» **Dataset records**:
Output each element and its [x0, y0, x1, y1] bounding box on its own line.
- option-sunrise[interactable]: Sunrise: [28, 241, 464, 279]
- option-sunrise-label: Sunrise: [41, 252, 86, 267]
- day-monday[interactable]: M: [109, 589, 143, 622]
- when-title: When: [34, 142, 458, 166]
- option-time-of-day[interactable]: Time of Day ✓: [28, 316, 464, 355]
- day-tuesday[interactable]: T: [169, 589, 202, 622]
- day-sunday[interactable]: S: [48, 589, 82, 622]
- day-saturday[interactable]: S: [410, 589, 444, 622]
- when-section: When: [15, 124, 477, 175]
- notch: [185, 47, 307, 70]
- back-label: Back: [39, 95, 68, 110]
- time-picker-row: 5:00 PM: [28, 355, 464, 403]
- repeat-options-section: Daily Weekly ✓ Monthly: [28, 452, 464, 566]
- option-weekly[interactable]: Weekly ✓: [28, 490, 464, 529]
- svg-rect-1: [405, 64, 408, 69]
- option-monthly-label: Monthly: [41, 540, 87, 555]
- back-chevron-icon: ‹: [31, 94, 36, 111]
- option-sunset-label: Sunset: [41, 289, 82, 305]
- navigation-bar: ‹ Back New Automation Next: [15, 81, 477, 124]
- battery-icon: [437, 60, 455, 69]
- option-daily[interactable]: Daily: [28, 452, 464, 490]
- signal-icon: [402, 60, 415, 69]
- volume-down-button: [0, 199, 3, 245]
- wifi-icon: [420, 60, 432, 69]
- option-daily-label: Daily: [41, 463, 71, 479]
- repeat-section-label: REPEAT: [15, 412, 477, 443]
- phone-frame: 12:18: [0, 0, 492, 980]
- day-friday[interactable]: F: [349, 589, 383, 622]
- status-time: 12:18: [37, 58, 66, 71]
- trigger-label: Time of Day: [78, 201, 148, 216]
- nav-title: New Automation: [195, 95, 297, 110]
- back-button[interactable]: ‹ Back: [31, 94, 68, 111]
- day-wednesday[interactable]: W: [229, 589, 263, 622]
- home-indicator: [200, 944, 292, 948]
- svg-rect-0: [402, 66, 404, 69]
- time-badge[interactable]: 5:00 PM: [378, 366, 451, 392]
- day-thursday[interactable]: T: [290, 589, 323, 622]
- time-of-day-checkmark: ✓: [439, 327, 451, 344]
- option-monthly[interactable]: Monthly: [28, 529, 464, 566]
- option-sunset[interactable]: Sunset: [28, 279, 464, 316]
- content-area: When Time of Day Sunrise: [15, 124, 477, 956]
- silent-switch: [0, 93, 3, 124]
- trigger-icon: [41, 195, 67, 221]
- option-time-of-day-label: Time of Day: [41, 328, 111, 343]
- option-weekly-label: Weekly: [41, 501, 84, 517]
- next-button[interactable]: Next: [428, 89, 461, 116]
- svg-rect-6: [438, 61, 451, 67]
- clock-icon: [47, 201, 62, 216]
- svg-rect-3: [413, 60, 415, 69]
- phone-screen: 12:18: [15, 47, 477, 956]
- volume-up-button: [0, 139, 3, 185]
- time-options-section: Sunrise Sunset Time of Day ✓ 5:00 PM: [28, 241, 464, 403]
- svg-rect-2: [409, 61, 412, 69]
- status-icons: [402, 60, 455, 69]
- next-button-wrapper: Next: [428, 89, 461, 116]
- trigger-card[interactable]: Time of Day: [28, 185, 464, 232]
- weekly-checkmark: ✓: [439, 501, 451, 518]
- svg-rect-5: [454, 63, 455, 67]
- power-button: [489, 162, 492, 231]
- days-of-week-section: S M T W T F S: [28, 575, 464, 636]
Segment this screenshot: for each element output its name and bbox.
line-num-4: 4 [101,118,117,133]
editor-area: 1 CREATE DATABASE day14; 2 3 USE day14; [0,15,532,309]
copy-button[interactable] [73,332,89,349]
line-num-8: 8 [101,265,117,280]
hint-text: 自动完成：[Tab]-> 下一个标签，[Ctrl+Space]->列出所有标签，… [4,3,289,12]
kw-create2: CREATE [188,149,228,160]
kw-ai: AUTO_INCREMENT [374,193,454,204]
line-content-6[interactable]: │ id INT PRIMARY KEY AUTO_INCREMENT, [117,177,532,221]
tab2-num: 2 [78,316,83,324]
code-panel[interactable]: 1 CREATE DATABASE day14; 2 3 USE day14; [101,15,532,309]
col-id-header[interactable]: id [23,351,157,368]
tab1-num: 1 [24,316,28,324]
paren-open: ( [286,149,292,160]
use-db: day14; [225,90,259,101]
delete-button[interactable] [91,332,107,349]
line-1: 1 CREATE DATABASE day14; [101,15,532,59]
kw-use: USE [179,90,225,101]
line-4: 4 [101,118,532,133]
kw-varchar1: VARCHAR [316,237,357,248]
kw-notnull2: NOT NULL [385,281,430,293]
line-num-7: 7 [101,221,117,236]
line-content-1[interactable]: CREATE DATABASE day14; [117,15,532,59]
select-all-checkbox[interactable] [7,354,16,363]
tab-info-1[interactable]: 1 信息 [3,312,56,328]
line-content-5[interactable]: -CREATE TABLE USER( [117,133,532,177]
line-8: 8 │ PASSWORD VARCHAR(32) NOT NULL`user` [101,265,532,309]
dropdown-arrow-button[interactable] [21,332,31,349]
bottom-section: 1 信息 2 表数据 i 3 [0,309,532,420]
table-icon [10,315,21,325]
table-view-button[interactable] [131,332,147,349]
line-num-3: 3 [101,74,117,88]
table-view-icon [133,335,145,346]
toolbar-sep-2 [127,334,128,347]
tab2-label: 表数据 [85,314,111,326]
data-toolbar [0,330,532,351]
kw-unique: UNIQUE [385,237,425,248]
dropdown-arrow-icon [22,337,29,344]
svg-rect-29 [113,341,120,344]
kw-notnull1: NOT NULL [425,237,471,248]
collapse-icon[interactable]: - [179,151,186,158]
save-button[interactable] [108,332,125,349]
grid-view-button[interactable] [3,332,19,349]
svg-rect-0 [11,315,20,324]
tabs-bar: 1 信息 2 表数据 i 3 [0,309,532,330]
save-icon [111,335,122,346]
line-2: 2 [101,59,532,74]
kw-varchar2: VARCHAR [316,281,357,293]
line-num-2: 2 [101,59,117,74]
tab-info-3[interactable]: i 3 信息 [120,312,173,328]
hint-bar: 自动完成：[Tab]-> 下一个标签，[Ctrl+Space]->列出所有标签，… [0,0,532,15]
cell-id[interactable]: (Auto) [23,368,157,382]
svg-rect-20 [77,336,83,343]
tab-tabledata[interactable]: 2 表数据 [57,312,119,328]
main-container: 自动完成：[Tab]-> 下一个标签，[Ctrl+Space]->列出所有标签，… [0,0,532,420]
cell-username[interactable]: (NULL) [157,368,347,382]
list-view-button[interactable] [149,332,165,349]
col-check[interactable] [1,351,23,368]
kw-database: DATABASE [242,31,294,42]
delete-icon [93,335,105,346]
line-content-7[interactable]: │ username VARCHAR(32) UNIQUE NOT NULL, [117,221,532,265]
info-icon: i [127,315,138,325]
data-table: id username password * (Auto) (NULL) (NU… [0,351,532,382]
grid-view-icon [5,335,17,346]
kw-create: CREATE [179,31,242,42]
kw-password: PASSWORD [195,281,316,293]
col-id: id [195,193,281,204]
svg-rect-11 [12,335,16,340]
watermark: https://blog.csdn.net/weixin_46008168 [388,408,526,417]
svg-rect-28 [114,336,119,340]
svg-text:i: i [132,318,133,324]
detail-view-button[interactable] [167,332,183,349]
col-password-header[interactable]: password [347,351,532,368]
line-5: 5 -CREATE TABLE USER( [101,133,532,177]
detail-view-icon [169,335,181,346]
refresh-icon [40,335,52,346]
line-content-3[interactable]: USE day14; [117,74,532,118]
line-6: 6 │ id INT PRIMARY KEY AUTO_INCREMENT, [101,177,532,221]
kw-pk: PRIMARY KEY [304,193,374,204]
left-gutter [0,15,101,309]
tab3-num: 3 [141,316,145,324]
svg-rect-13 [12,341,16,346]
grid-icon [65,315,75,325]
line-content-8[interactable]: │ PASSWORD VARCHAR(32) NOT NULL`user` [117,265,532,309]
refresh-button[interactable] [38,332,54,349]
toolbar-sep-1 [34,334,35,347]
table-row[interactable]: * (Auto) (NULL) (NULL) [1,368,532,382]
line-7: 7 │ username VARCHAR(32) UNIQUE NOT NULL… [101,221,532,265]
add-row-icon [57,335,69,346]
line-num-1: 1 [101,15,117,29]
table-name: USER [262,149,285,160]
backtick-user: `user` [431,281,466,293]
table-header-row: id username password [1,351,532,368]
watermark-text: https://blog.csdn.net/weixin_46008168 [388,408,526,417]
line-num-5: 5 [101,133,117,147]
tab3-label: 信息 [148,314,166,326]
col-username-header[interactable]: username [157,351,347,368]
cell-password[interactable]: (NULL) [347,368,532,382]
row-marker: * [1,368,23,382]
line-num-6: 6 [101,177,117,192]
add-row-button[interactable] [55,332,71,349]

» **Exercise details**:
Could you report all lines of the listing that hold "PRIMARY"?

» **Expected answer**:
line-content-6[interactable]: │ id INT PRIMARY KEY AUTO_INCREMENT, [117,177,532,221]
line-6: 6 │ id INT PRIMARY KEY AUTO_INCREMENT, [101,177,532,221]
kw-pk: PRIMARY KEY [304,193,374,204]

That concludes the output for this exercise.